April 12, 2013 (PLANSPONSOR.com) – A group of British Columbia (B.C.) union pension plans may pull more than $1 billion of investments managed by RBC Financial Services.
The group sent a warning letter to RBC in Vancouver, British Columbia, that they will withdraw the funds if its parent company, the Royal Bank, does not reverse its actions of outsourcing jobs overseas to replace Canadians. The unions stated that outsourcing the approximately 45 Canadian jobs is unacceptable.
B.C. Insulators Union Business Manager Lee Loftus said the pension plans believe it is hypocritical for their retirement funds to be invested by a company that is undermining the Canadian economy and hurting Canadian workers.

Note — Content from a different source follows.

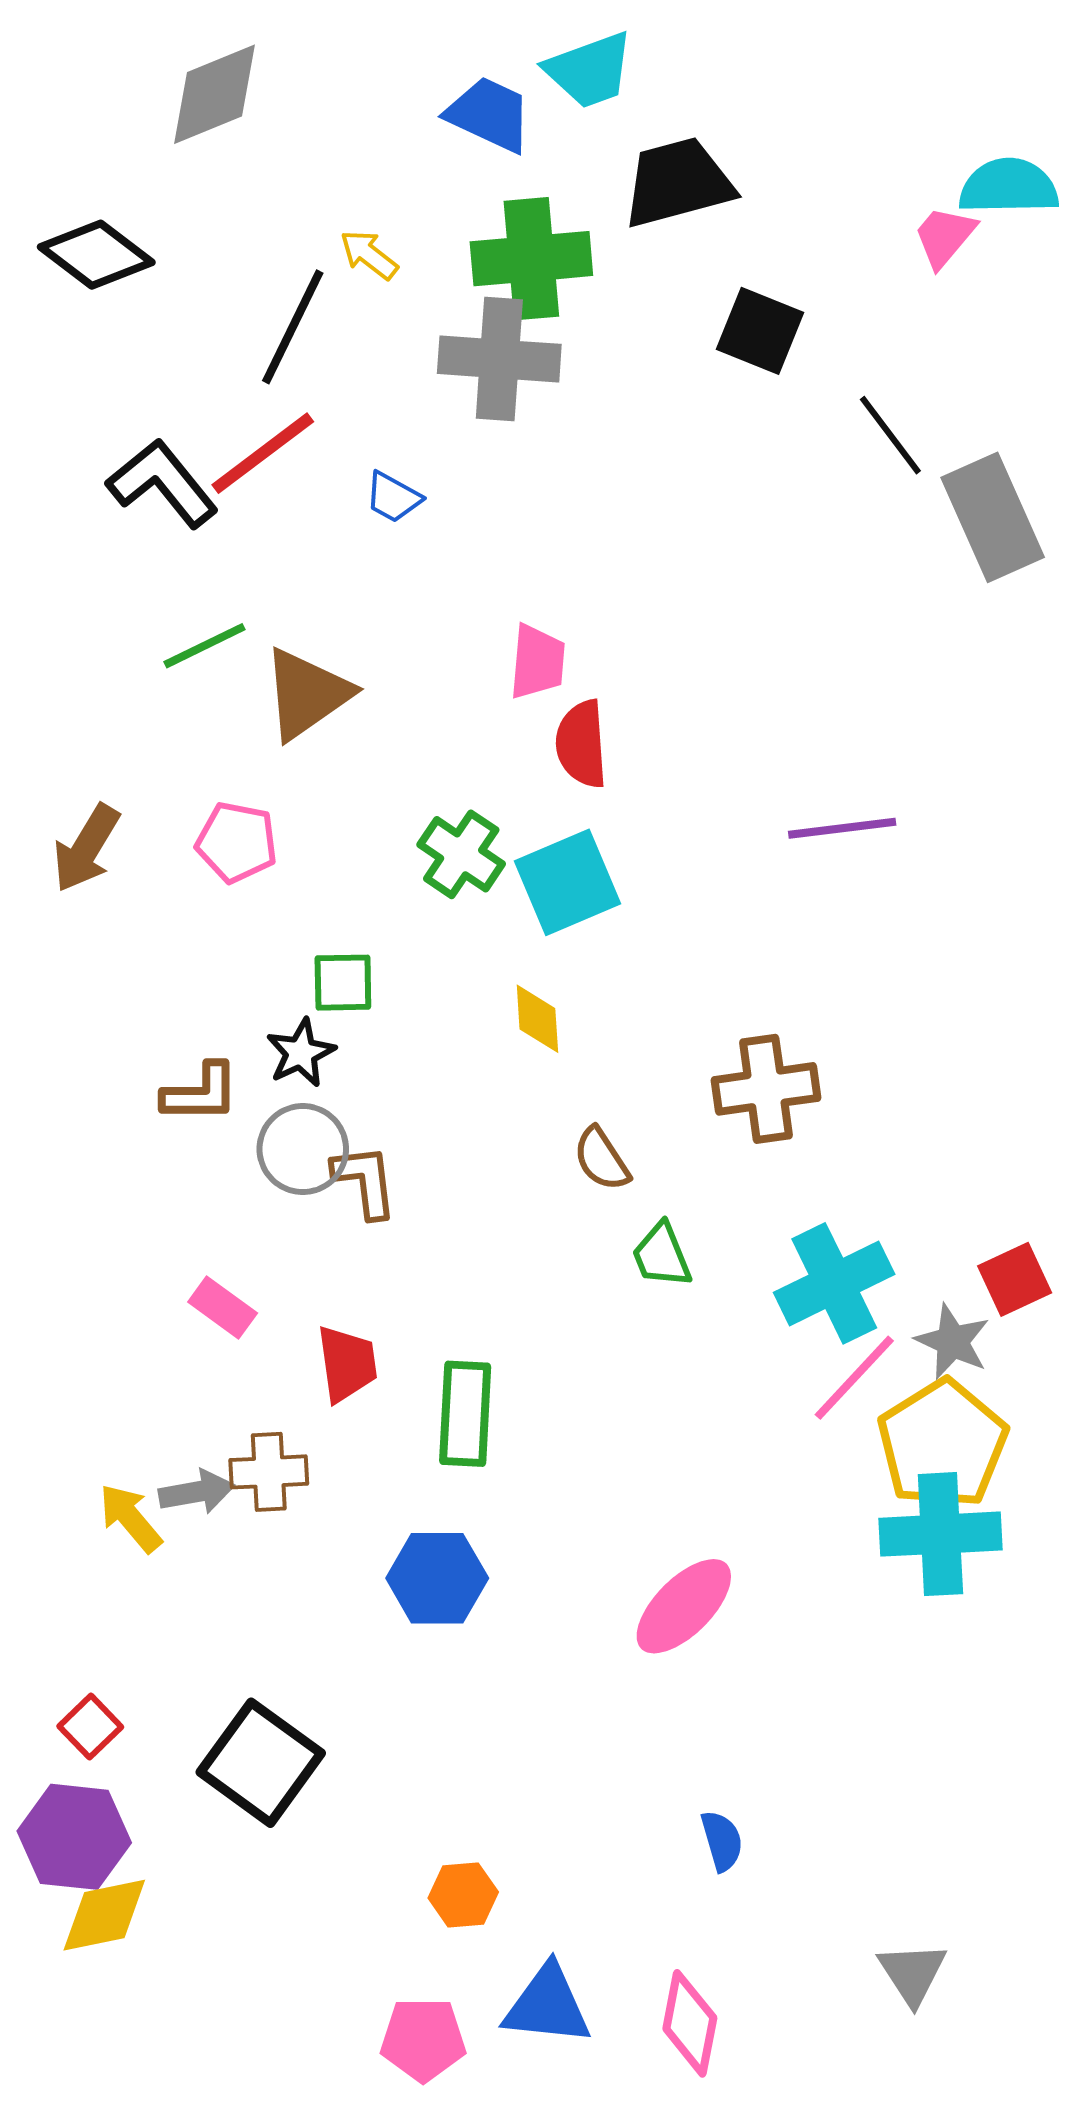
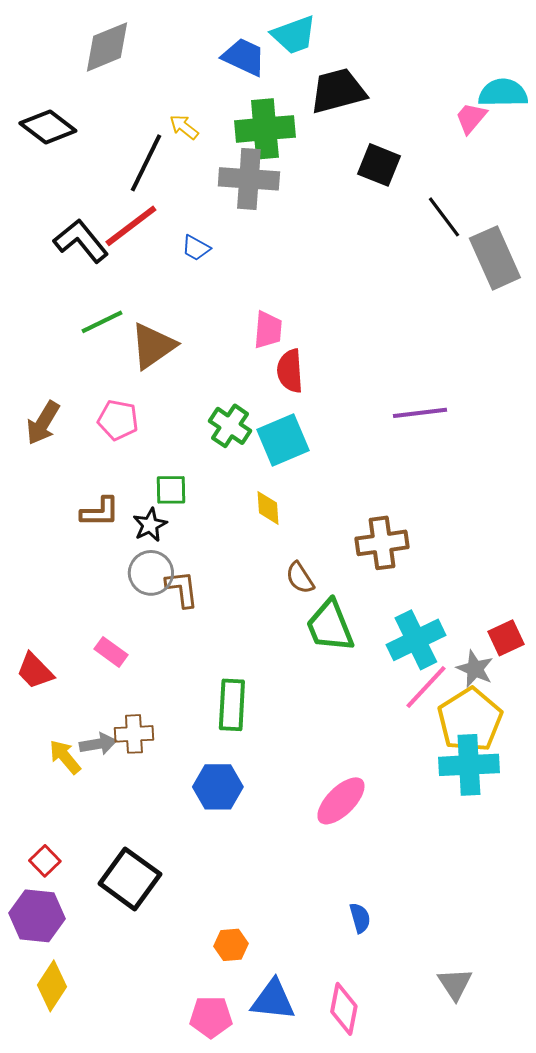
brown L-shape: (201, 1093) -> (100, 512), moved
green trapezoid: (662, 1255) -> (330, 626), size x1.6
red trapezoid: (347, 1364) -> (35, 671), moved, turned 144
yellow diamond: (104, 1915) -> (52, 986), moved, turned -45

“RBC’s disrespectful corporate behavior is totally unacceptable to our union members and to the overwhelming majority of Canadians,” said Loftus, who chairs the B.C. Insulators pension plan board. “The $1 billion question is whether RBC will recognize that moving jobs out of Canada permanently can only hurt our economy – that’s wrong.”
Loftus says the unions are under no illusion that $1 billion worth of investments is a major sum of money to Canada’s largest bank, which holds over $830 billion and over $500 billion in deposits, but that the principle is important. “When individual Canadians are pulling their own personal RBC accounts and cancelling RBC credit cards, we want to do our part too and stick up for keeping jobs in our own country,” he said.
The pension funds’ letter was sent April 11, 2013, to RBC Investor Services’ Vancouver manager by D.A. Townley & Associates, administrator of pension plans for the B.C. Insulators and several other B.C. unions.